▶ YOUR OBJECTIVE
Where a picture appears in the data below, exclude it; restate everything else word for word.

▶ MATERIAL PROVIDED
^^^^^^^^

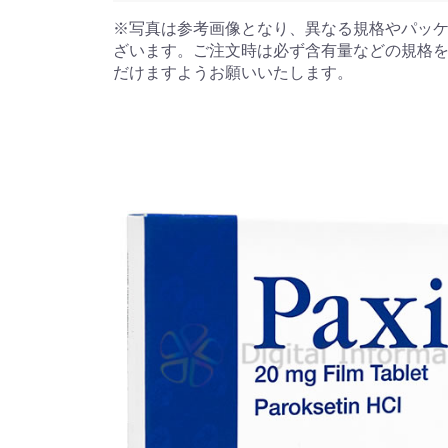
※写真は参考画像となり、異なる規格やパッ
ざいます。ご注文時は必ず含有量などの規格
だけますようお願いいたします。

^^^^^^^^

▶ ANSWER TO THIS EXERCISE
※写真は参考画像となり、異なる規格やパッ
ざいます。ご注文時は必ず含有量などの規格
だけますようお願いいたします。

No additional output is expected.